Tue | Nov 26, 2024

Western Ja still struggling with murders

Published:Monday | June 3, 2024 | 12:05 AMAdrian Frater/Gleaner Writer

WESTERN BUREAU:

Despite a slight reduction in the year-on-year decline in the number of murders committed in the county of Cornwall since 2024, the western region remains bloody with more than 150 killings so far this year, the latest police statistics show.

St James, which has been the nation’s most murderous police division for several years, remains atop the grim national tally with 58 murders up to May 27. However, this number is 17 fewer than the 75 recorded over the comparative period last year.

“It is good that the numbers are trending down, but when one considers the resources that have been pumped into the parish over recent times, the number of high-profile gangsters who have been arrested, and the number of illegal firearms seized by the police, we cannot take too much comfort in the current situation,” a former cop, who asked not to be identified, told The Gleaner yesterday. “A 35 to 40 per cent reduction would have been more comforting.”

The Jamaica Constabulary Force (JCF) recently unveiled its Beat Officer Patrol Division (BOPD), which is designed to insulate downtown Montego Bay, especially the business district, from marauding criminals. Ironically, on the day the initiative was launched, four persons were shot, one fatally.

Westmoreland, which has been steadily tracking St James in murders in recent years, especially on account of the bloody feud between the Grange Hill-based Kings Valley Gang and the Ants Posse Gang, there has been a slight uptick in murders. The parish recorded 43 murders up to last, two more than the comparative period last year.
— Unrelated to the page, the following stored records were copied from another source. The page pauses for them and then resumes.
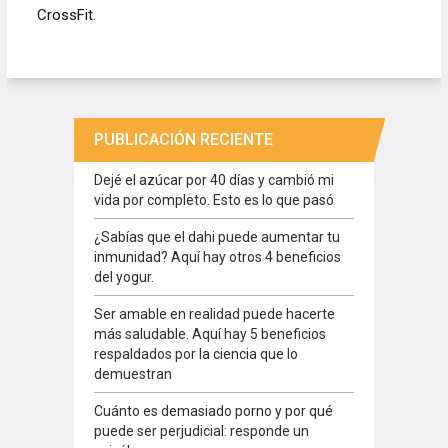
CrossFit.
PUBLICACIÓN RECIENTE
Dejé el azúcar por 40 días y cambió mi
vida por completo. Esto es lo que pasó
¿Sabías que el dahi puede aumentar tu
inmunidad? Aquí hay otros 4 beneficios
del yogur.
Ser amable en realidad puede hacerte
más saludable. Aquí hay 5 beneficios
respaldados por la ciencia que lo
demuestran
Cuánto es demasiado porno y por qué
puede ser perjudicial: responde un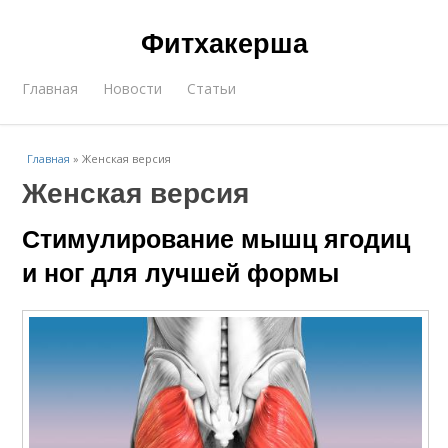
Фитхакерша
Главная
Новости
Статьи
Главная
»
Женская версия
Женская версия
Стимулирование мышц ягодиц
и ног для лучшей формы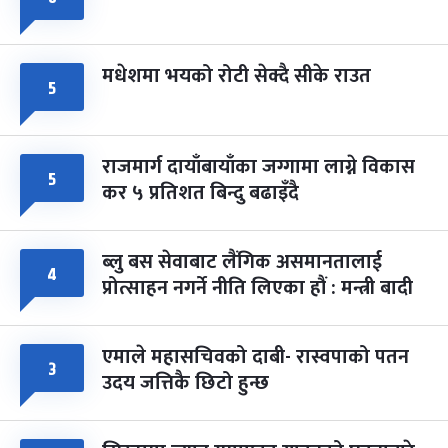
मधेशमा भयको रोटी सेक्दै सीके राउत
५
राजमार्ग दायाँबायाँका जग्गामा लाग्ने विकास
५
कर ५ प्रतिशत बिन्दु बढाइँदै
ब्लु बस सेवाबाट लैंगिक असमानतालाई
४
प्रोत्साहन नगर्ने नीति लिएका हौं : मन्त्री बादी
एमाले महासचिवको दाबी- रास्वपाको पतन
३
उदय जत्तिकै छिटो हुन्छ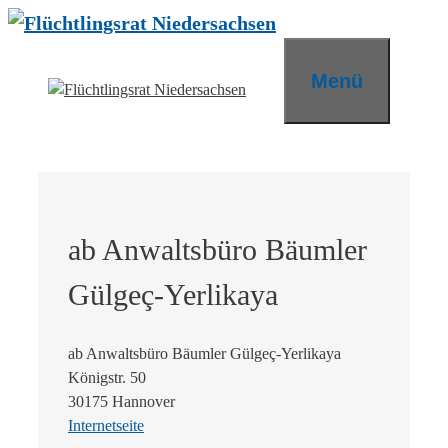
Zum
Inhalt
springen
Menü
ab Anwaltsbüro Bäumler
Gülgeç-Yerlikaya
ab Anwaltsbüro Bäumler Gülgeç-Yerlikaya
Königstr. 50
30175 Hannover
Internetseite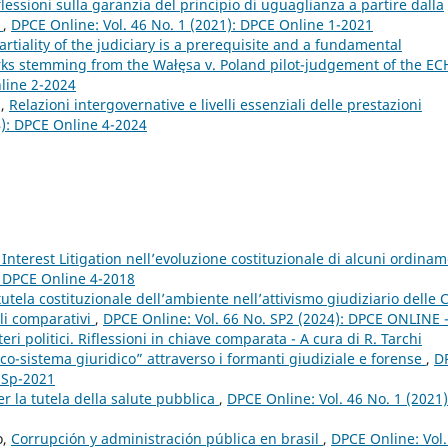
ssioni sulla garanzia del principio di uguaglianza a partire dalla
W
,
DPCE Online: Vol. 46 No. 1 (2021): DPCE Online 1-2021
iality of the judiciary is a prerequisite and a fundamental
arks stemming from the Wałęsa v. Poland pilot-judgement of the E
nline 2-2024
z,
Relazioni intergovernative e livelli essenziali delle prestazioni
4): DPCE Online 4-2024
c Interest Litigation nell’evoluzione costituzionale di alcuni ordinam
: DPCE Online 4-2018
tutela costituzionale dell’ambiente nell’attivismo giudiziario delle C
li comparativi
,
DPCE Online: Vol. 66 No. SP2 (2024): DPCE ONLINE 
eri politici. Riflessioni in chiave comparata - A cura di R. Tarchi
co-sistema giuridico” attraverso i formanti giudiziale e forense
,
D
e Sp-2021
per la tutela della salute pubblica
,
DPCE Online: Vol. 46 No. 1 (2021)
o,
Corrupción y administración pública en brasil
,
DPCE Online: Vol.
RESTRICTIONS ON LAW-ABIDING CITIZENS

In his 2023 Christmas message, Westmoreland Custos Hartley Perrin was adamant that law-abiding citizens should not be trapped into sharing the same space with criminals. In quoting from Bob Marley’s song Crazy Baldhead, he declared that “we got to chase these crazy baldheads out of town”.

Trelawny and Hanover, the two safest parishes in the western region based on their history over several years, are trending in two different directions. Hanover, which recorded 31 murders in the first five months last year, is down to 21 over the comparative period this year, while Trelawny, which had nine murders in their first five months of 2023, is currently at 12 – a jump by three.
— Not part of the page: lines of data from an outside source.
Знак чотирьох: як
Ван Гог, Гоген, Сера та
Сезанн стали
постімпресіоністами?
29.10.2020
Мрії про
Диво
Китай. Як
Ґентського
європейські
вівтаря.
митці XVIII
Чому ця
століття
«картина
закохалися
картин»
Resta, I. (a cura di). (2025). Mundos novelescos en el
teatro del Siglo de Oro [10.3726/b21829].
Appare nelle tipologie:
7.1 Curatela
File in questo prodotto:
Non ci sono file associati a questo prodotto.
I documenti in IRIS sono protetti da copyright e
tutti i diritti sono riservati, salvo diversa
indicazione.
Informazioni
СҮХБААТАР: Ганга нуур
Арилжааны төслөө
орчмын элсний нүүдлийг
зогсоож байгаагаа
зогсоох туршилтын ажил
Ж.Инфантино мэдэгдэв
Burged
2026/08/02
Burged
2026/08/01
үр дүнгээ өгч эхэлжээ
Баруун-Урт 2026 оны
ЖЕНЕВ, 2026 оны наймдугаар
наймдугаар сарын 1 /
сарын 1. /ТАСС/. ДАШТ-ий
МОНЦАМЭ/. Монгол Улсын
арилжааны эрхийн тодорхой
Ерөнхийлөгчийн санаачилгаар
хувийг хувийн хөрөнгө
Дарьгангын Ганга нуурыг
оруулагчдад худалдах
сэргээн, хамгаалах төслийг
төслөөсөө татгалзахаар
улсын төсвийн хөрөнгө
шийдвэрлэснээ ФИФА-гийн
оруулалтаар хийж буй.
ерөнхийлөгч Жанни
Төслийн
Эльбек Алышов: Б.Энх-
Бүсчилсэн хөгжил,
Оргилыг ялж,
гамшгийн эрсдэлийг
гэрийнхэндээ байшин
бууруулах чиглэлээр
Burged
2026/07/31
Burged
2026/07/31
St Elizabeth, which is increasingly being seen as a safe haven for gangsters fleeing justice in places like Clarendon, St James and Westmoreland, is seemingly rolling into worrisome territory. After registering eight murders between January and May last year, the parish has doubled that figure and now stands at 17 murders.

With all five parishes considered key pillars in Jamaica’s tourism, National Security Minister Dr Horace Chang recently made it quite clear, during a major upsurge in violence in Grange Hill, Westmoreland, that gun-toting gangsters will not be allowed to operate with impunity and damage the region’s economic prospects.

“I want to tell them, every single one who might be having such thoughts, we will find them, wherever they go ... ,” said Chang, who is on record telling the police to use deadly force if confronted by criminals.

Some 474 people were recorded as being murdered islandwide since year up to May 27 – an 11 per cent decline compared to the 534 killed over the same period in 2023.